I'm also not too keen on Beethoven's fifth.


----------



## Aramis (Mar 1, 2009)

I can't say I dislike it but Liszt's piano concerto No. 1 was big disappointment for me. He wrote two great symphonies, many amazing music for solo piano, but this synthesis of symphonic and piano music didn't really come off. It's enjoyable piece, but it's not a grand, massive work like piano concerto should be.


----------



## Dim7 (Apr 24, 2009)

Aramis said:


> I can't say I dislike it but Liszt's piano concerto No. 1 was big disappointment for me.
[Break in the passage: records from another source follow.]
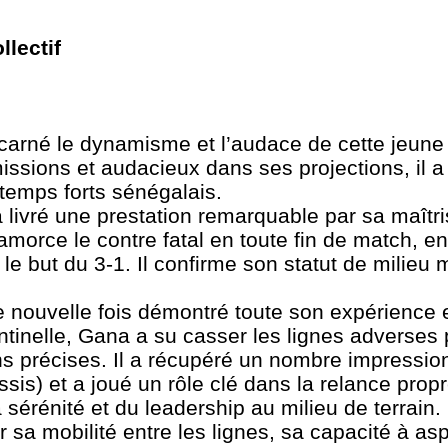
llectif
carné le dynamisme et l’audace de cette jeune
ssions et audacieux dans ses projections, il a 
 temps forts sénégalais.
a livré une prestation remarquable par sa maîtr
i amorce le contre fatal en toute fin de match, e
e but du 3-1. Il confirme son statut de milieu 
e nouvelle fois démontré toute son expérience 
entinelle, Gana a su casser les lignes adverses
ons précises. Il a récupéré un nombre impressio
ussis) et a joué un rôle clé dans la relance pro
a sérénité et du leadership au milieu de terrain.
ar sa mobilité entre les lignes, sa capacité à asp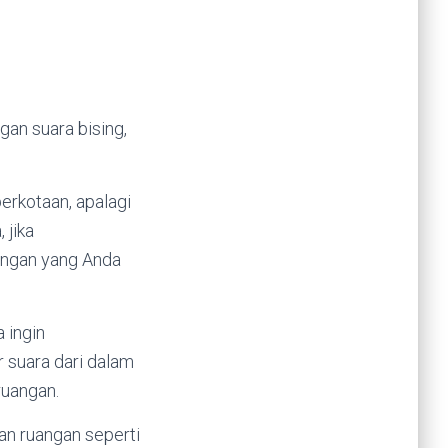
an suara bising,
perkotaan, apalagi
 jika
ngan yang Anda
 ingin
 suara dari dalam
ruangan.
an ruangan seperti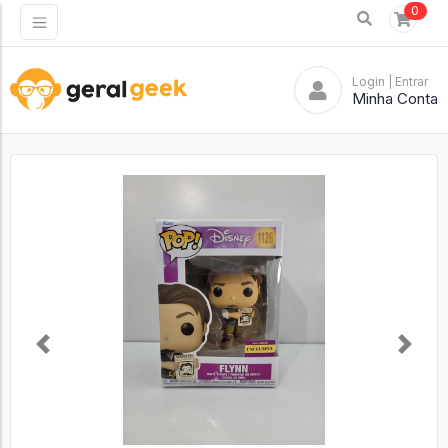
0
Login
| Entrar
Minha Conta
Previous
Next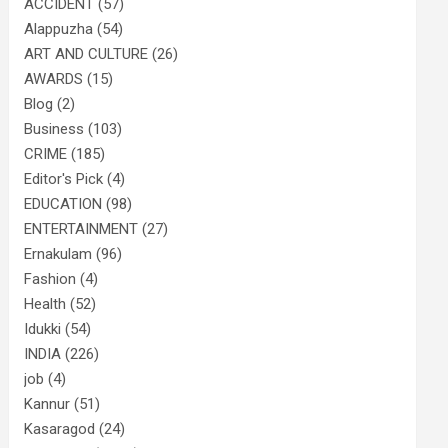
ACCIDENT
(57)
Alappuzha
(54)
ART AND CULTURE
(26)
AWARDS
(15)
Blog
(2)
Business
(103)
CRIME
(185)
Editor's Pick
(4)
EDUCATION
(98)
ENTERTAINMENT
(27)
Ernakulam
(96)
Fashion
(4)
Health
(52)
Idukki
(54)
INDIA
(226)
job
(4)
Kannur
(51)
Kasaragod
(24)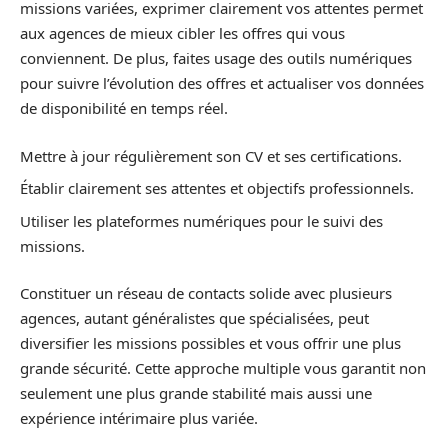
missions variées, exprimer clairement vos attentes permet
aux agences de mieux cibler les offres qui vous
conviennent. De plus, faites usage des outils numériques
pour suivre l’évolution des offres et actualiser vos données
de disponibilité en temps réel.
Mettre à jour régulièrement son CV et ses certifications.
Établir clairement ses attentes et objectifs professionnels.
Utiliser les plateformes numériques pour le suivi des
missions.
Constituer un réseau de contacts solide avec plusieurs
agences, autant généralistes que spécialisées, peut
diversifier les missions possibles et vous offrir une plus
grande sécurité. Cette approche multiple vous garantit non
seulement une plus grande stabilité mais aussi une
expérience intérimaire plus variée.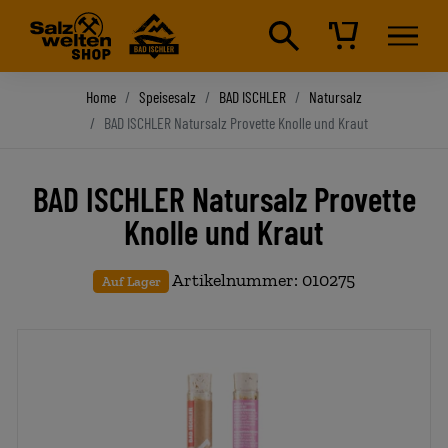
Home
Speisesalz
BAD ISCHLER
Natursalz
BAD ISCHLER Natursalz Provette Knolle und Kraut
BAD ISCHLER Natursalz Provette
Knolle und Kraut
Artikelnummer: 010275
Auf Lager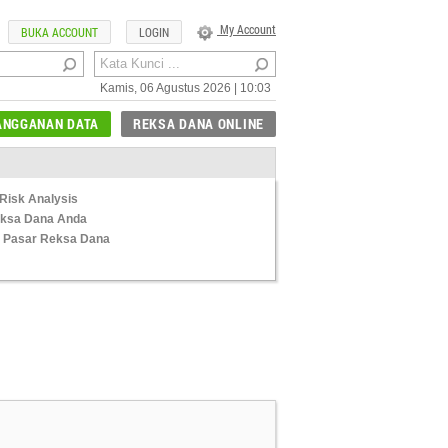
My Account
BUKA ACCOUNT
LOGIN
Kamis, 06 Agustus 2026 | 10:03
ANGGANAN DATA
REKSA DANA ONLINE
Risk Analysis
Reksa Dana Anda
 Pasar Reksa Dana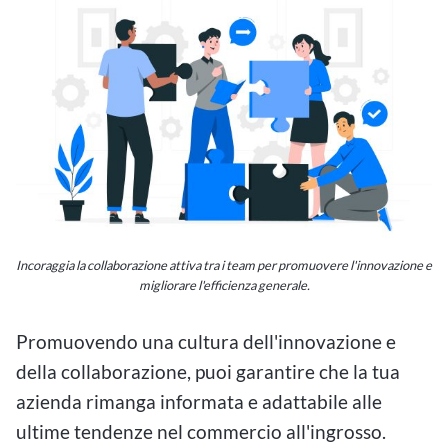
Incoraggia la collaborazione attiva tra i team per promuovere l'innovazione e
migliorare l'efficienza generale.
Promuovendo una cultura dell'innovazione e
della collaborazione, puoi garantire che la tua
azienda rimanga informata e adattabile alle
ultime tendenze nel commercio all'ingrosso.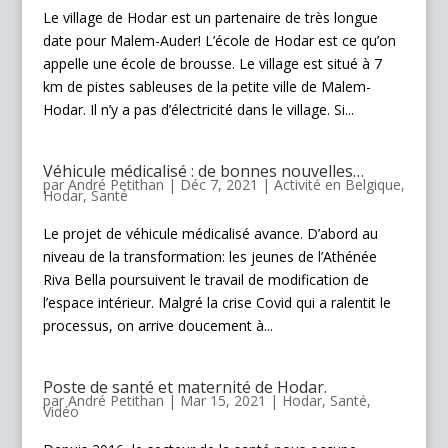
Le village de Hodar est un partenaire de très longue
date pour Malem-Auder! L’école de Hodar est ce qu’on
appelle une école de brousse. Le village est situé à 7
km de pistes sableuses de la petite ville de Malem-
Hodar. Il n’y a pas d’électricité dans le village. Si...
Véhicule médicalisé : de bonnes nouvelles…
par
André Petithan
|
Déc 7, 2021
|
Activité en Belgique
,
Hodar
,
Santé
Le projet de véhicule médicalisé avance. D’abord au
niveau de la transformation: les jeunes de l’Athénée
Riva Bella poursuivent le travail de modification de
l’espace intérieur. Malgré la crise Covid qui a ralentit le
processus, on arrive doucement à...
Poste de santé et maternité de Hodar.
par
André Petithan
|
Mar 15, 2021
|
Hodar
,
Santé
,
Vidéo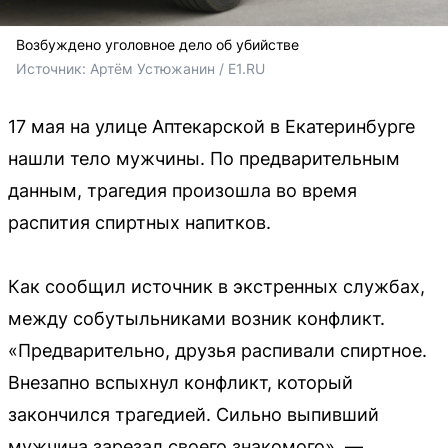
Возбуждено уголовное дело об убийстве
Источник: 
Артём Устюжанин / E1.RU
17 мая на улице Аптекарской в Екатеринбурге
нашли тело мужчины. По предварительным
данным, трагедия произошла во время
распития спиртных напитков.
Как сообщил источник в экстренных службах,
между собутыльниками возник конфликт.
«Предварительно, друзья распивали спиртное.
Внезапно вспыхнул конфликт, который
закончился трагедией. Сильно выпивший
мужчина зарезал своего знакомого», —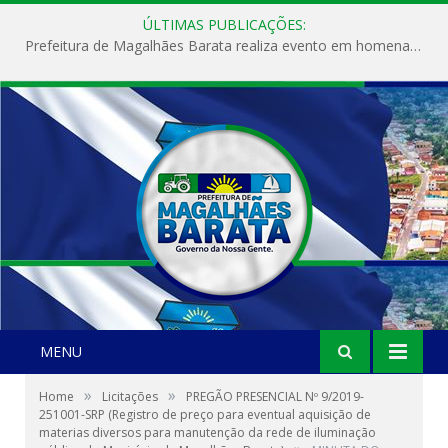
ÚLTIMAS PUBLICAÇÕES:
Prefeitura de Magalhães Barata realiza evento em homenagem ao Dia Internacional da Mulher
MENU
»
»
Home
Licitações
PREGÃO PRESENCIAL Nº 9/2019-
251001-SRP (Registro de preço para eventual aquisição de
materias diversos para manutenção da rede de iluminação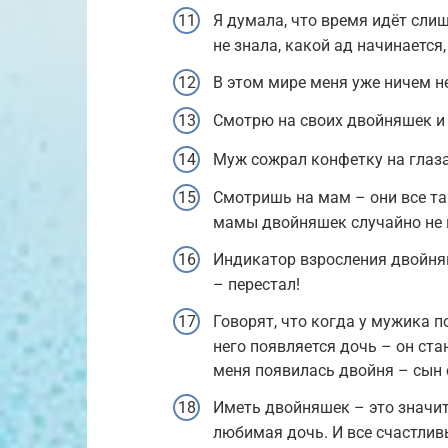
Я думала, что время идёт сл
не знала, какой ад начинается
В этом мире меня уже ничем н
Смотрю на своих двойняшек и
Муж сожрал конфетку на глаза
Смотришь на мам – они все так
мамы двойняшек случайно не 
Индикатор взросления двойняш
– перестал!
Говорят, что когда у мужика п
него появляется дочь – он ста
меня появилась двойня – сын
Иметь двойняшек – это значит,
любимая дочь. И все счастлив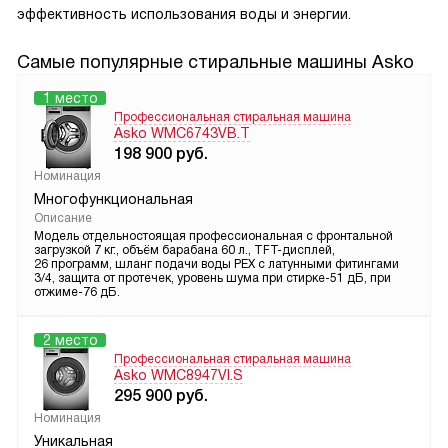
эффективность использования воды и энергии.
Самые популярные стиральные машины Asko
1 место
Профессиональная стиральная машина
Asko WMC6743VB.T
198 900
руб.
Номинация
Многофункциональная
Описание
Модель отдельностоящая профессиональная с фронтальной
загрузкой 7 кг., объём барабана 60 л., ТFT-дисплей,
26 программ, шланг подачи воды PEX c латунными фитингами
3/4, защита от протечек, уровень шума при стирке-51 дБ, при
отжиме-76 дБ.
2 место
Профессиональная стиральная машина
Asko WMC8947VI.S
295 900
руб.
Номинация
Уникальная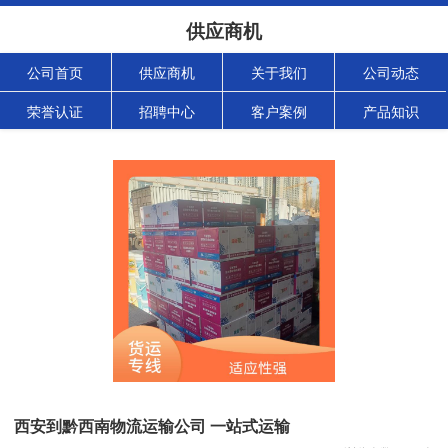
供应商机
公司首页
供应商机
关于我们
公司动态
荣誉认证
招聘中心
客户案例
产品知识
西安到黔西南物流运输公司 一站式运输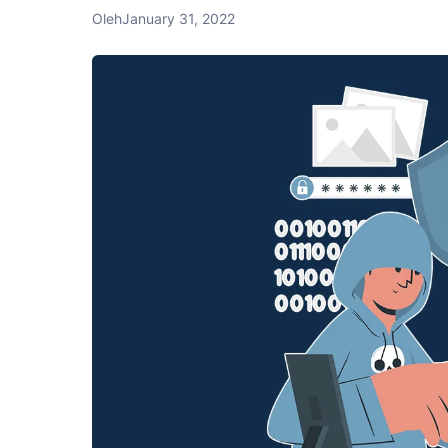
Oleh
January 31, 2022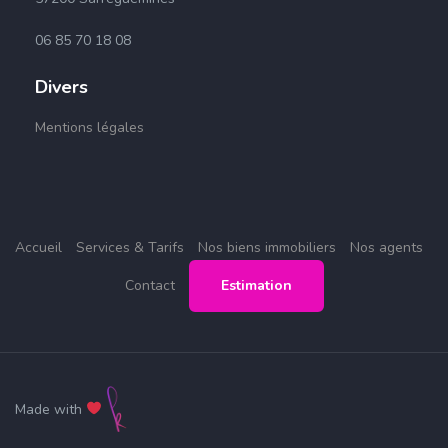
06 85 70 18 08
Divers
Mentions légales
Accueil
Services & Tarifs
Nos biens immobiliers
Nos agents
Contact
Estimation
Made with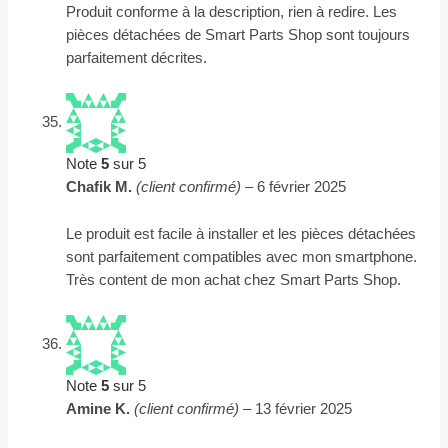
Produit conforme à la description, rien à redire. Les
pièces détachées de Smart Parts Shop sont toujours
parfaitement décrites.
Note
5
sur 5
Chafik M.
(client confirmé)
–
6 février 2025
Le produit est facile à installer et les pièces détachées
sont parfaitement compatibles avec mon smartphone.
Très content de mon achat chez Smart Parts Shop.
Note
5
sur 5
Amine K.
(client confirmé)
–
13 février 2025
He wrote two great symphonies, many amazing music for solo piano, but this synthesis of symphonic and piano music didn't really come off. It's enjoyable piece, but it's not a grand, massive work like piano concerto should be.


How about Liszt's second piano concerto? Or Totentanz?


----------



## Aramis (Mar 1, 2009)

I like them, of course. I prefer second concerto to the first, but it's still mini-concerto for me.


----------



## altiste (Jun 11, 2008)

Although he's not quite my favourite composer, there are some piano works by John Cage that I really quite like, so I'd say his 4'33" is my least favourite.

I agree too on the Beethoven Violin Concerto, that would be one of my least favourite works by one of my favourite composers.


----------



## World Violist (May 31, 2007)

Beethoven: Symphony No. 5... or the violin concerto
Mahler: Symphony No. 4 (and I'm tired of people trying to get me to like it)
Shostakovich: Festival Overture or whatever it is
Sibelius: Finlandia, absolutely, though "Finland Awakes" is pretty darn good, I must say... just not good enough to be great.
Richard Strauss: Don Juan (empty orchestration is all I get out of it...)

Granted, Richard Strauss is only there (under favorites) for the bits I've heard from Der Rosenkavalier. _They_, at any rate, are amazing.


----------



## Rondo (Jul 11, 2007)

Oh, why not?!

1) Nielsen: Symphony No. 2 
2) Shostakovich: Jazz Suite No. *1*
3) Beethoven: Overture to _Corliolan_ (in the paraphrased words of a character portrayed by the individual in my avatar: his overtures are generally great, but sometimes, after their openings, tend to "...get a little f****** boring.")
4) Copland: Billy the Kid
5) Sibelius: Night Ride and Sunrise


----------



## Mirror Image (Apr 20, 2009)

Rondo said:


> 1) Nielsen: Symphony No. 2
> 4) Copland: Billy the Kid
> 5) Sibelius: Night Ride and Sunrise


I disagree with these choices. Nielsen's "Symphony No. 2" is excellent. Copland's "Billy The Kid" is also good and the Sibelius is also good.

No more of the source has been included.